=== Begin Enclosure ===

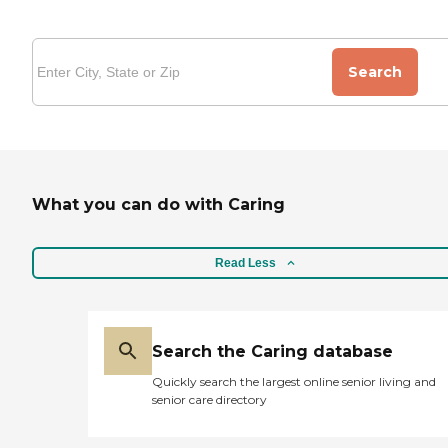
Search
What you can do with Caring
Read Less
Search the Caring database
Quickly search the largest online senior living and
senior care directory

=== End Enclosure ===

**WHAT YOU ARE ASKED TO DO**. Repeat the listing verbatim without its pictures.

**WRITTEN SOLUTION**.
Search
What you can do with Caring
Read Less
Search the Caring database
Quickly search the largest online senior living and
senior care directory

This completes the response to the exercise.